青宙通信 2017年度第5号
どうも、編集長です!
前号の導入において、6月には観測会は行われないと書きましたが、実際のところ24,25日に行われました。お詫びして訂正いたします。まあ、例年は行われていなかったですし、結構急な話でしたからね。
というわけで、皆さま6月観測会お疲れ様でした!自分は参加できなかったので、広報からの報告記事を楽しみに待ちたいと思います。
さて、今回の執筆者は、横須賀文哉くん、駒田智紀くんのお二人です。この二人といえばこれ、というテーマを書いてくれていますよ。たいへんためになる内容だと思います!
こんにちは。横須賀と駒ちゃんです。今回は天体の話ではなく、天体を美しく撮影するにはどうすればよいか、というカメラ関係の話をしたいと思います。いつも僕たちが観測会で何をやっているのか、これを読めば少しわかるかも?
それでは、カメラの基礎知識と簡単にできる星の撮影について説明していきます!
カメラの基礎知識
スマホやコンパクトカメラのような、シャッターを押すだけで写真が撮れるカメラというのは星空の撮影には向きません。暗い星空を撮るためには、自分で設定が弄れて高感度耐性(詳しくは後述)に優れたデジタルカメラが適しています。一眼のような、かさばるカメラですね。
まずは、カメラの設定をする際の用語を解説していきます。
シャッタースピード
シャッタースピードとはそのままの意味で、どの程度の速さでシャッターを切るか、というものになります。速いシャッターだと動くものでもキレイに捕えることができますが、写真の明るさは暗くなります。逆に遅いとブレやすくなりますが、明るい写真になります。
ISO
ISOとは、カメラが光をどのくらいの感度で受けるか、という値のことです。デジタルカメラは撮像素子に当たった光を電気信号に変えて処理しますが、ISO感度を上げることは、この電気信号を増幅することになります。よってISOを上げることで写真は明るくなり、下げることで暗くなります。
じゃあ上げた方が得じゃないかと思うかもしれませんが、先ほど述べたように、ISO感度を上げると電気信号は増幅され、これと同時にノイズも増幅されてしまうため、ざらついた写真になってしまいます。
ISOが高い状態を高感度と言いますが、星空は暗いのでISOを上げる(=高感度にする)必要があります。高感度耐性に優れたカメラが星空の撮影に適しているというのは、このためです。
F値
F値は絞りとも言い、どのくらいの光の量を通すか、という値になります。
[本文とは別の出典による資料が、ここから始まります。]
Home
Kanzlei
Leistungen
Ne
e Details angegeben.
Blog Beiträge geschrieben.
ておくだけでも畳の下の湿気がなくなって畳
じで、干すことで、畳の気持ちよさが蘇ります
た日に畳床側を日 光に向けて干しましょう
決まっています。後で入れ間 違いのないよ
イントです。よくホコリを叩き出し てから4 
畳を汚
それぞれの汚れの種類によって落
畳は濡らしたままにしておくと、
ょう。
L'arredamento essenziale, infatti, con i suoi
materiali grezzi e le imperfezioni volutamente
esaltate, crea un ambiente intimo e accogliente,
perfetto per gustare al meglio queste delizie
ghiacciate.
小中学校の理科で使った顕微鏡の絞りと同じものです。F値は小さいほど光を通し、明るい写真になります。逆に大きいと通る光の量が少なく、暗い写真になります。
また、一眼レフカメラはピントの合っていない範囲がコンパクトカメラよりボケやすい特徴がありますが、F値を大きくすることでピントの合う範囲を広げることができます。
暗い星空を撮るには明るいレンズ(=F値の小さいレンズ)が適していますが、F値の小さいレンズは大きく重たかったり、値段も高いものが多いです。
AF/MF
AFとはオートフォーカス、MFはマニュアルフォーカスのことで、フォーカスを合わせる(=ピントを合わせる)作業をオートで行うかマニュアルで行うか、というものになります。一眼レフのようなカメラだと、レンズにスイッチがあります。
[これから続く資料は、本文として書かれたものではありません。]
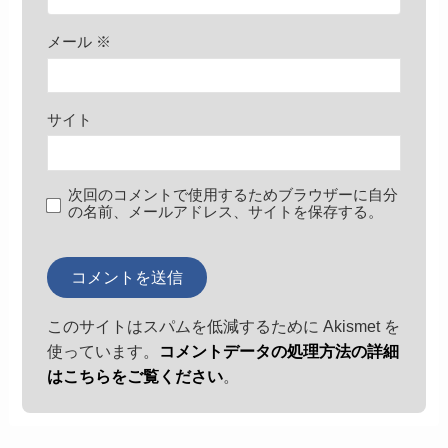
メール
※
サイト
次回のコメントで使用するためブラウザーに自分
の名前、メールアドレス、サイトを保存する。
このサイトはスパムを低減するために Akismet を
使っています。
コメントデータの処理方法の詳細
はこちらをご覧ください
。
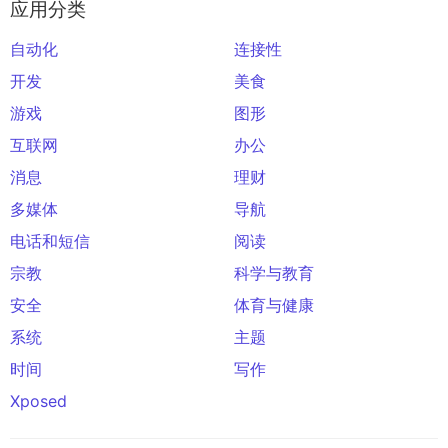
应用分类
自动化
连接性
开发
美食
游戏
图形
互联网
办公
消息
理财
多媒体
导航
电话和短信
阅读
宗教
科学与教育
安全
体育与健康
系统
主题
时间
写作
Xposed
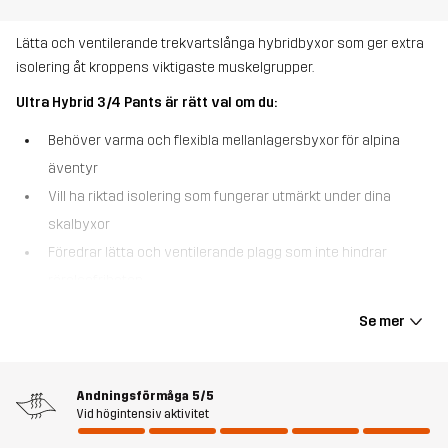
Lätta och ventilerande trekvartslånga hybridbyxor som ger extra
isolering åt kroppens viktigaste muskelgrupper.
Ultra Hybrid 3/4 Pants är rätt val om du:
Behöver varma och flexibla mellanlagersbyxor för alpina
äventyr
Vill ha riktad isolering som fungerar utmärkt under dina
skalbyxor
Föredrar lätta och ventilerande plagg som inte hindrar
rörelsefriheten
Ultra Hybrid 3/4 Pants är lätta, isolerande mellanlagersbyxor
Se mer
designade för att ge extra värme när temperaturen sjunker. Den
trekvartslånga modellen slutar strax under knäna och värmer där
det behövs som mest - utan att ta onödig plats i kängor eller
Andningsförmåga
5/5
pjäxor. Eftersom lår och sätesmuskler förlorar värme snabbast ser
Vid högintensiv aktivitet
den riktade isoleringen till att dessa områden hålls varma även i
暗い夜空の撮影では、カメラがどこにピントを合わせてよいか判断しにくく、AFが使えないことが多いため、通常マニュアルで合わせます。
ノイズ除去
これは、カメラが撮影時にノイズをある程度キャンセルしてくれる機能のことです。高感度(=ISOが大きい)での撮影や、シャッタースピードが長い撮影などの際に発生するノイズをカメラが補正してくれる機能ですが、星空撮影の際にはこれはOFFにしたほうがよいといわれています。
暗い夜空の撮影には長いシャッターや高感度は必須だから、ONにしたほうがいいんじゃないの、と思うかもしれませんが、このノイズキャンセル機能によってせっかく撮った星までもノイズと勘違いされ、消えてしまうことがあるのです。
フラッシュ
フラッシュは暗いところでの撮影の際に、強い光で照らすことで明るさを確保するためのものですが、夜空には届きません。まったく意味がないうえに横須賀が怒るのでやめた方がいいです。(´・ω・`)
機材
星空の写真を撮るために必要なものです。まずは、これがないと撮れないよという必須のものから。
カメラ
これがないとどうやって撮るんだって話になります。基礎知識で話した、設定が自分で弄れ、高感度耐性のある一眼レフデジタルカメラが適しています。
三脚
これも必須です。シャッタースピードを遅くするとどうしても手ブレが起きてしまうので、カメラを固定するために必要です。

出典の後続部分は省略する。